▶ **WHAT THE TASK REQUIRES**
Beginning with the line below that contains "School Leadership INSET (518, 1073)" and ending with the line that contains "Preparing for School Inspection (546, 1114)", copy every line exactly. Copy nothing else.

(Saved entries)
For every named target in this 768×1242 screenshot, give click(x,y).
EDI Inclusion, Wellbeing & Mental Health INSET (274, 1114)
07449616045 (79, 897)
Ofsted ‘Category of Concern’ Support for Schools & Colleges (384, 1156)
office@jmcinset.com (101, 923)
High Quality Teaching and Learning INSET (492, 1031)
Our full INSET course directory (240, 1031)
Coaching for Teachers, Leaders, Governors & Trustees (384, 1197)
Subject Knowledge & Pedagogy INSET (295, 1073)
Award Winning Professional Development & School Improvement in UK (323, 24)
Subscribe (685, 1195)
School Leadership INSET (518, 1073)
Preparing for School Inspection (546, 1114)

---

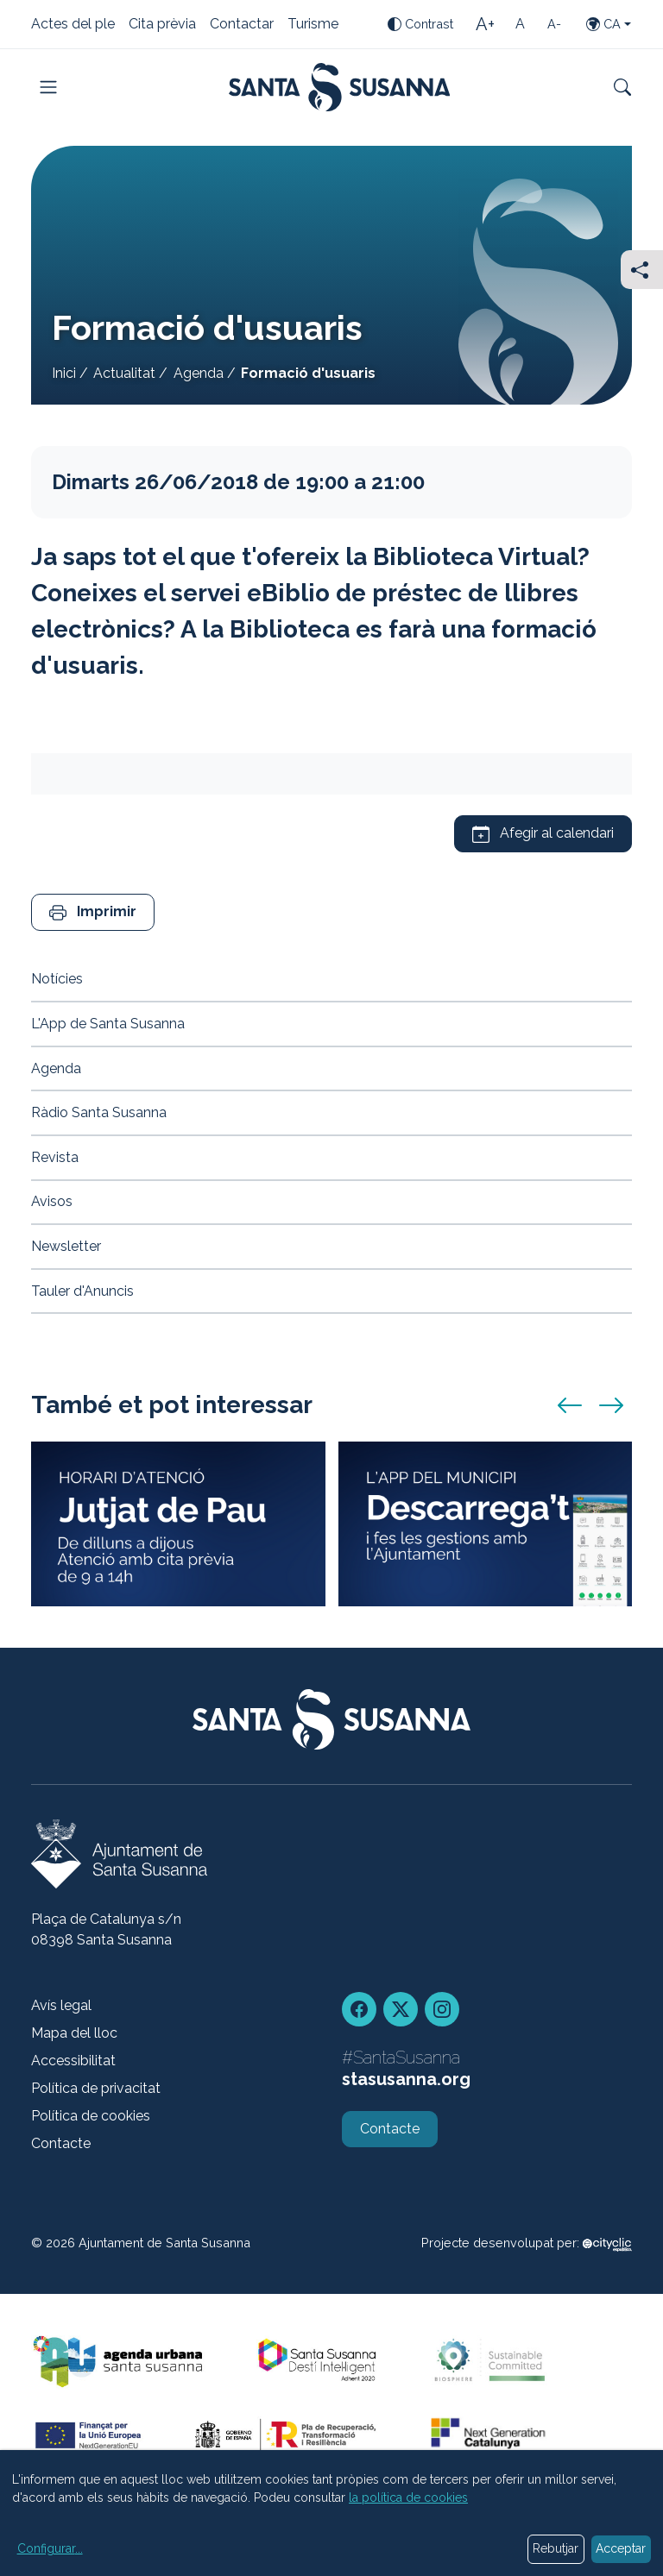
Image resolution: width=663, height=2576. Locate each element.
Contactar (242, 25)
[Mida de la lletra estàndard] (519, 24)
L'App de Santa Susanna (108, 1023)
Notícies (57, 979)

▶ **YOUR RESPONSE**
School Leadership INSET (518, 1073)
Preparing for School Inspection (546, 1114)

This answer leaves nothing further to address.